#### Input material

*****

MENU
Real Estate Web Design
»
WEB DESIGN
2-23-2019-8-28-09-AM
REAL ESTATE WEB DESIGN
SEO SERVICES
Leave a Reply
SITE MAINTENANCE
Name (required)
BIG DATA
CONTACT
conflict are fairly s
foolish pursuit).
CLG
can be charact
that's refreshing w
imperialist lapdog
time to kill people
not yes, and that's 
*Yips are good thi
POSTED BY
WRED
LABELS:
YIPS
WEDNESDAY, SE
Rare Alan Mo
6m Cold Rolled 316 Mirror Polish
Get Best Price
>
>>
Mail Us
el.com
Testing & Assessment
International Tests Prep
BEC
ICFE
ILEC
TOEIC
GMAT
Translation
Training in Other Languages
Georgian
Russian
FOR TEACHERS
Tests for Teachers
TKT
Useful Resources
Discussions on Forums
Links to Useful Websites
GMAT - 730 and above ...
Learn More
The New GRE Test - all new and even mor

*****

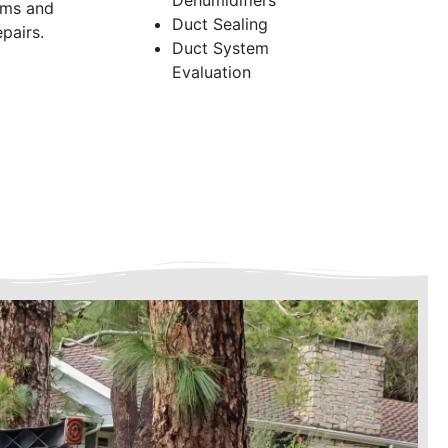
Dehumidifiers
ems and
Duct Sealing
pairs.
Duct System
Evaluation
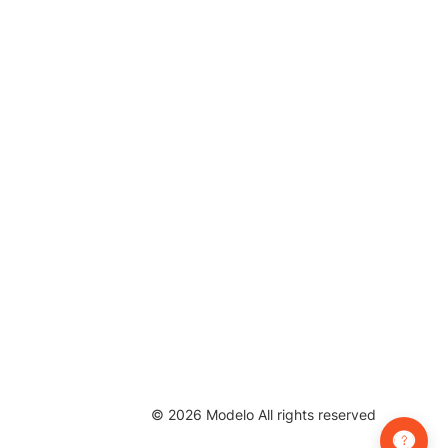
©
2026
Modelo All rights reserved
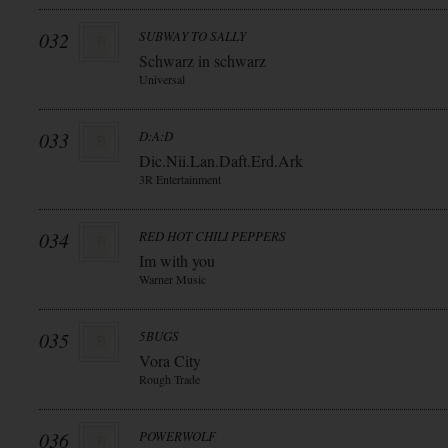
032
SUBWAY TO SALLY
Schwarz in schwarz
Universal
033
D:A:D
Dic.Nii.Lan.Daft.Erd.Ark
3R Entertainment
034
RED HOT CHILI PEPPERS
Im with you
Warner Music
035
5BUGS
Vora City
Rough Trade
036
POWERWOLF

*****

#### Work to complete
In the entries above, locate every line with the word "that" and copy it.

#### Solution for this task
that's refreshing w
not yes, and that's 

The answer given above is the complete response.